Sur les conclusions à fin d’injonction :
5. L’exécution du présent jugement implique nécessairement, eu égard aux motifs qui le fondent, que le préfet de la Seine-Saint-Denis, ou tout préfet territorialement compétent, délivre à Mme A un titre de séjour. Il y a lieu d’enjoindre au préfet de la Seine-Saint-Denis ou à tout préfet territorialement compétent d’y procéder dans le délai de deux mois à compter de la notification du présent jugement.

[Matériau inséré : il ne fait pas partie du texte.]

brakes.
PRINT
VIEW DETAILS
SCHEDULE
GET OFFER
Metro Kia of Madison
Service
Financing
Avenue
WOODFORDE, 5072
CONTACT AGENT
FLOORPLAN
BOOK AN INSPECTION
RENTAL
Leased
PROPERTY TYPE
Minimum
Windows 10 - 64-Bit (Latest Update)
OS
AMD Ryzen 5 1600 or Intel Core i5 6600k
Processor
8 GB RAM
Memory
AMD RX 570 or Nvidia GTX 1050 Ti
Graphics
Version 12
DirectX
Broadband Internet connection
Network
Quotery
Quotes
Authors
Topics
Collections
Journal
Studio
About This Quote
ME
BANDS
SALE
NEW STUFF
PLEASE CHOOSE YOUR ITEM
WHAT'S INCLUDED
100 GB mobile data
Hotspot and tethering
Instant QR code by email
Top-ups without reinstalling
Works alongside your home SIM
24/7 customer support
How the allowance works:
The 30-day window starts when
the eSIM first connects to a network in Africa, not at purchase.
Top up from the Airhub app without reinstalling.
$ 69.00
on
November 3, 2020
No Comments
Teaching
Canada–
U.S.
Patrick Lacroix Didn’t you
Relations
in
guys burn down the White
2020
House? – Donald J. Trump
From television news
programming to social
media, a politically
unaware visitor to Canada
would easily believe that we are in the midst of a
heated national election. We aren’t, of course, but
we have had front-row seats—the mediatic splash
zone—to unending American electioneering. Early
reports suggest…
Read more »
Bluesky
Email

Sur les frais liés au litige :
6. Il y a lieu, dans les circonstances de l’espèce, de mettre à la charge de l’Etat la somme de 1 100 euros sur le fondement des dispositions de l’article L.761-1 du code de justice administrative.
D E C I D E :
Article 1er : Les décisions du 28 juin 2024 par lesquelles le préfet de la Seine-Saint-Denis a refusé de délivrer à Mme A un titre de séjour, l’a obligée à quitter le territoire français dans un délai de trente jours et a fixé le pays de renvoi sont annulées.
Article 2 : Il est enjoint au préfet de la Seine-Saint-Denis ou à tout préfet territorialement compétent de délivrer à Mme A un titre de séjour dans le délai de deux mois à compter de la notification du présent jugement.

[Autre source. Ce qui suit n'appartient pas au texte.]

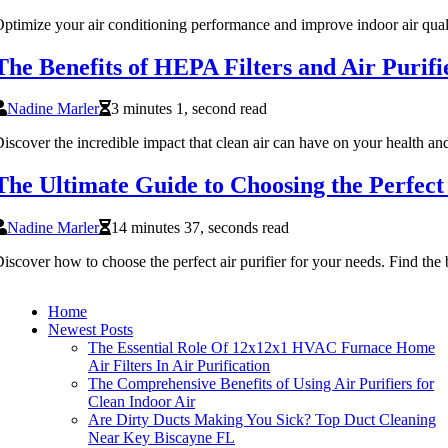
ptimize your air conditioning performance and improve indoor air qua
The Benefits of HEPA Filters and Air Purifi
Nadine Marler
3 minutes 1, second read
iscover the incredible impact that clean air can have on your health an
The Ultimate Guide to Choosing the Perfect 
Nadine Marler
14 minutes 37, seconds read
iscover how to choose the perfect air purifier for your needs. Find the 
Home
Newest Posts
The Essential Role Of 12x12x1 HVAC Furnace Home
Air Filters In Air Purification
The Comprehensive Benefits of Using Air Purifiers for
Clean Indoor Air
Are Dirty Ducts Making You Sick? Top Duct Cleaning
Near Key Biscayne FL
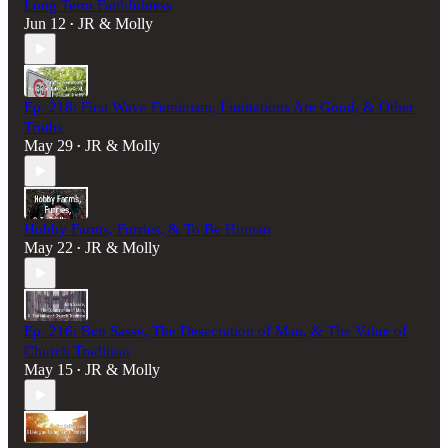
Long Term Faithfulness
Jun 12
JR & Molly
•
Ep. 218: First Wave Feminism, Limitations Are Good, & Other
Truths
May 29
JR & Molly
•
Hobby Farms, Furries, & To Be Human
May 22
JR & Molly
•
Ep. 216: Ben Sasse, The Desecration of Man, & The Value of
Church Tradition
May 15
JR & Molly
•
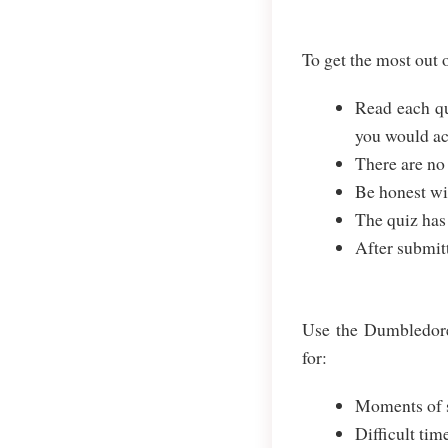
To get the most out
Read each qu
you would ac
There are no
Be honest wit
The quiz has
After submit
Use the Dumbledore 
for:
Moments of s
Difficult tim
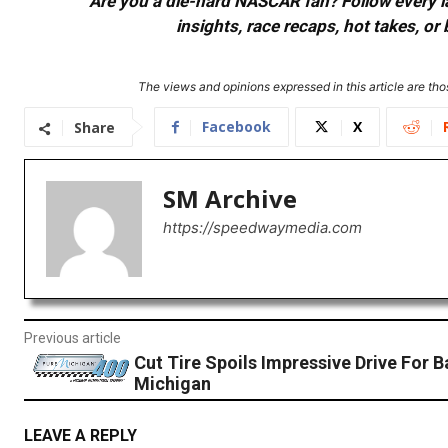
Are you a die-hard NASCAR fan? Follow every lap
insights, race recaps, hot takes, 
The views and opinions expressed in this article are thos
Facebook
X
Share
SM Archive
https://speedwaymedia.com
Previous article
Cut Tire Spoils Impressive Drive For B
Michigan
LEAVE A REPLY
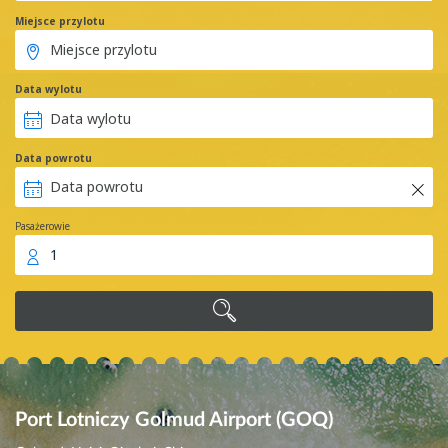
Miejsce przylotu
Data wylotu
Data powrotu
Pasażerowie
1
Port Lotniczy Golmud Airport (GOQ)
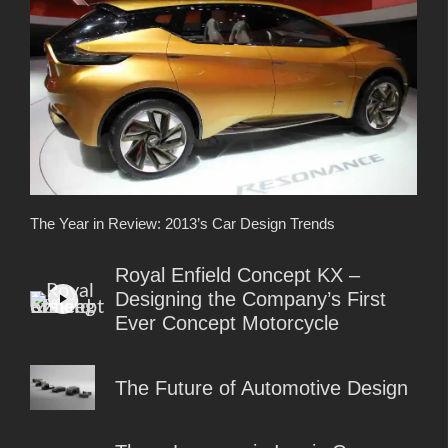
The Year in Review: 2013’s Car Design Trends
Royal Enfield Concept KX –
Designing the Company’s First
Ever Concept Motorcycle
The Future of Automotive Design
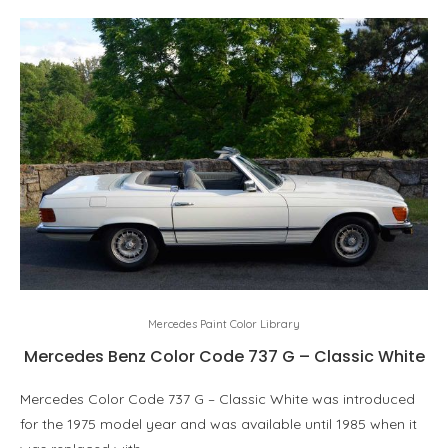
Mercedes Paint Color Library
Mercedes Benz Color Code 737 G – Classic White
Mercedes Color Code 737 G – Classic White was introduced
for the 1975 model year and was available until 1985 when it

Article 3 : L’État versera la somme de 1 100 euros à Mme A au titre de l’article L.761-1 du code de justice administrative.
Article 4 : Le surplus des conclusions de la requête est rejeté.
Article 5 : Le présent jugement sera notifié à Mme B A et au préfet de la Seine-Saint-Denis.
Délibéré après l’audience du 3 décembre 2024, à laquelle siégeaient :
Mme Deniel, présidente,
Mme Bazin, conseillère,
Mme Biscarel, conseillère.
Rendu public par mise à disposition au greffe le 17 décembre 2024.
La rapporteure,
B. BiscarelLa présidente,
C. DenielLa greffière,
A. Capelle
La République mande et ordonne au préfet de la Seine-Saint-Denis ou à tout préfet territorialement compétent en ce qui le concerne et à tous commissaires de justice à ce requis en ce qui concerne les voies de droit commun, contre les parties privées, de pourvoir à l’exécution de la présente décision.